Je ne suis pas du tout en faveur d’une culture officielle. Je ne pense pas que ce soit le rôle de l’État ou des collectivités locales de déterminer ce qui est beau ou vrai. Cette banalité étant précisée, cela amène cependant quelques interrogations sur les limites d’un tel relativisme. Si ce n’est pas l’État ou les collectivités locales qui apprécient alors ce sera le Marché ou bien tel ou tel groupe de pression ayant suffisamment de relais dans l’opinion pour affirmer et financer sa version du beau et du vrai. Si tout le monde finalement se met à brandir et à disputer à son voisin sa version du beau et du vrai alors rien ne l’est plus vraiment mais c’est surtout celui qui dispose de plus de moyens qui impose sa vision. C’est d’ailleurs ce à quoi on assiste aujourd’hui, l’art - patrimoine compris - étant mis au même niveau que n’importe quel bien de consommation (culturel) de masse. C’est l’éternel dilemme entre culture de masse ou culture populaire.
alors faut arrêter avec sarko et le libéralisme hein !
Si la France était les States et si Sarko avait été élu au début des années 80, il aurait volontiers impulsé une dérégulation généralisée à la Reagan ou Thatcher. Seulement ce n’est plus visiblement ni le moment ni l’endroit.

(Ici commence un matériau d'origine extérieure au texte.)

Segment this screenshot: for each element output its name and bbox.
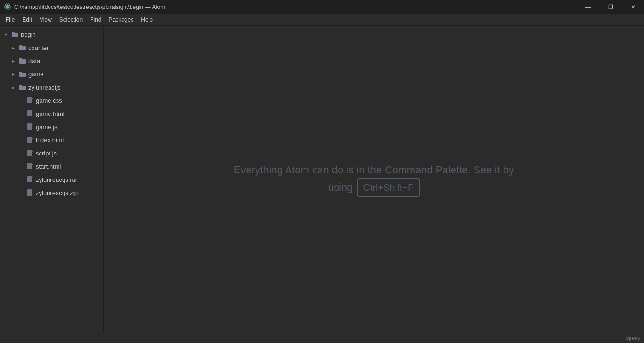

Le conseil national de la création de Sarko présidé par un ex-mao est encore une énorme connerie. Je suis assez d’accord pour dire que la puissance publique ne devrait pas subventionner la création. Ceci étant, je pense que la phrase clé dans le discours de Sarko est celle-là :
je veux que la culture soit notre réponse à la crise économique mondiale
On voit bien ici ce qui motive la décision publique. Le but est moins de forger une culture officielle pour un despote éclairé - ce dernier adjectif ne convenant guère à Sarko d’ailleurs - mais de servir l’
économie. Et ça c’est profondément
libéral. La culture n’est vue par le politique que dans un but strictement utilitaire : assurer un développement économique et/ou s’assurer d’un prestige, d’un contrôle et d’une plus-value en terme d’image qui procureront retours sur investissements.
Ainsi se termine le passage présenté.